- Chinesisches Roulette (Chinese Roulette, Rainer Werner Fassbinder, West Germany/France, 1976)
- Best of the MIFF Shorts
- Un lac (A Lake, Philippe Grandrieux, France, 2008)
In some respects, I feel similarly towards Fassbinder as I do towards Godard. Other than Ali: Fear Eats the Soul, little of Fassbinder's work touches me and - like Godard's films - feels designed to remain distant. Chinese Roulette is unmistakably Fassbinder: the melodrama, the score, the sexual innuendo, the camp undertones.
Anna Karina's role demands little of her. She plays the husband's mistress and speaks a few words of German here and there. As in Godard's films, it appears her role is little more than window-dressing, pretty as she is.
The film encapsulates an era, and is fascinating in that context. The story is a bit of a romp and enjoyable enough. Like Godard, I don't feel I know enough about Fassbinder's intent to discuss the film further, but am happy to be enlightened by others. I enjoyed the film, but it was nothing special.
Best of the MIFF Shorts
I didn't realise that this session was largely taken up by the awards ceremony, so we only got to see six shorts:
- Instead of Abracadabra
A Swedish comedy (with a zany sense of humour guaranteed to appeal to Australian audiences) about a young layabout whose amateur magic shows sometimes put relatives in hospital.
- Next Floor
The silent era styeled credits preface a film without dialogue. The visuals recall any number of gothic horror films and the style is almost Greenaway.
- Two Men
A simple premise is explored in a novel fashion, a kind of what-if, indigenous style.
- Necessary Games
I can't say I'm a big fan for experimental cinema, though this one is intriguing.
- The Cat Piano
Inventive, entertaining, film noir with a voiceover by Nick Cave - how could you go wrong?
The animation does an excellent job of making a dark subject accessible. Who'd have thought that the terrible things described are taking place today?
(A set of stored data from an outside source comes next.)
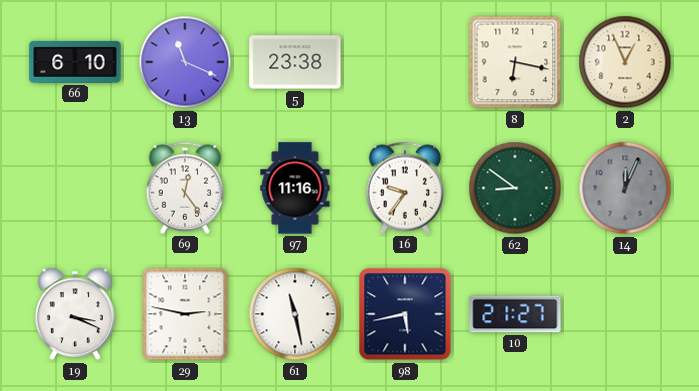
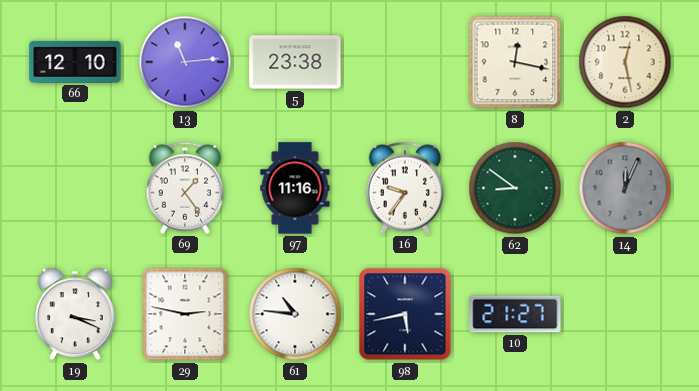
66: 6:10 -> 12:10
13: 11:19 -> 11:14
8: 6:17 -> 12:17
2: 12:56 -> 12:28
69: 12:24 -> 1:24
61: 11:28 -> 10:46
"It's like sticking knitting needles into your eyes" is how one walk-out described this film to me, though I found it captivating. I just had to capture that response, which I find amusing, and fair enough. I noticed quite a number of walk-outs and I don't blame any of them.
A Lake is a difficult film: the hand-held camera has a tendency at times to replicate the experience of the epileptic protagonist. There's not a whole lot happening. Our man cuts down trees in the snow. The visuals are staggeringly beautiful. His fits are increasing in frequency, which he reveals to his sister (with whom he has a sexual fixation), but not his mother.
The film is dark, brooding and again, difficult. Yet somehow compelling.